= Sujud Sutrisno =

Indonesian musician (1953–2018)

Sujud Sutrisno (September 22, 1953 – January 15, 2018) was a street musician or busker from Yogyakarta, Indonesia. He called himself "kendhang tunggal", which means "solo drummer". His music is based on his handheld drum complemented by his vocal.

== Biography ==
Sujud was born in 1953 into a family of artists. His father, Wirosuwito, was a cokekan (dance show) artist, and an expert in Karawitan from Klaten. Due to financial difficulties, Wirosuwito was forced to become street musician/busker, specialising in uyon-uyon (Javanese traditional songs and chants).

Sujud learned Karawitan from Wirosuwito. He realised that his favorite instrument was the kendang (drum), so he decided to specialise in drumming.

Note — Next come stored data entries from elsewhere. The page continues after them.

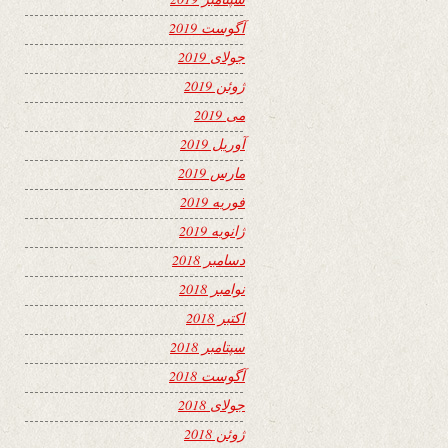
آگوست 2019
جولای 2019
ژوئن 2019
می 2019
آوریل 2019
مارس 2019
فوریه 2019
ژانویه 2019
دسامبر 2018
نوامبر 2018
اکتبر 2018
سپتامبر 2018
آگوست 2018
جولای 2018
ژوئن 2018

Sujud became a street singer to pay his way through school. Though he did not complete junior high school, he was eager to learn. He had been making money singing and playing percussion since the 1960s.

Sujud did not consider himself a street singer. Rather, he referred to himself as 'a door-to-door tax collector'. This was because, usually, he would go from one house to another, singing, hoping for the kindness of the residents. His great talent proved to be an enjoyable form of entertainment rather than annoyance, and hence the residents always responded positively to his music. When he went busking from door to door, children from the neighbourhood would follow him everywhere he went, and watched him. He was highly respected by other street musicians and artists. He said that the main difficulty in his musical career was the tropical rain, which prevented him to do his door-to-door work, as it was difficult to play the drum and hold an umbrella at the same time.

Like a true Javanese, Sujud believeed in the Javanese philosophy trimo ing pandum or accepting one's destiny. His fate, his says, is in God's hands. At the end of a performance, he never expected to be paid, but accepted what people gave him.

Sujud took the name Sutrisno only in adulthood, as is the Javanese custom.

Today, he lives alone in a rented house somewhere in Notoyudan, Yogyakarta. Since the death of his wife Swakidah, he has done all the housework himself but buys his meals from food stalls. He keeps to a "tight" schedule: singing 20 days a month and taking it easy the rest of the time.

== Music characteristics ==

As a soloist, drumming is not all about money for him, but also a spiritual endeavor. His concept is to make his music as stress reliever.

Sujud differs from other street singers in that he rearranges pop songs, mostly from the 1970s. He likes to make people laugh and often parodies popular songs.

His unique and rich music is simply based on a combination of his vocal and hand drumming. His performance is characterised by a continuous medley of pop song parody in Javanese and Indonesian language. Although the medley is played as a continuum, a syncopated drum motif is always played to mark a beginning of a new song. His performance is always totally improvised, and he never sings the same song twice. The improvised lyrics of his songs come out spontaneously, consisting of parodies, jokes, satire, social criticism, and sometimes vulgarity. He said that he expresses the lamentation of the commoners.

His voice has the characteristics of Javanese vocal technique. His drums beat in syncopated four-beat rhythms.

== Works and discography ==
- Street Music of Java, original music, recorded 1976–1978. This album is sold in the U.S. and Europe, however, the musicians (including Sujud) do not receive any royalties from the record label.
- Live in Bantul (2001) by Blass record

== Honors, awards and participation ==
- Performed in Mass Rally in Kraton Ngayogyakarta Hadiningrat in front of Sultan Hamengkubuwono X, 20 May 1998
- Kua Etnika, a music group headed by Jaduk Ferianto, honored Sujud by naming him Indonesia's "greatest street singer."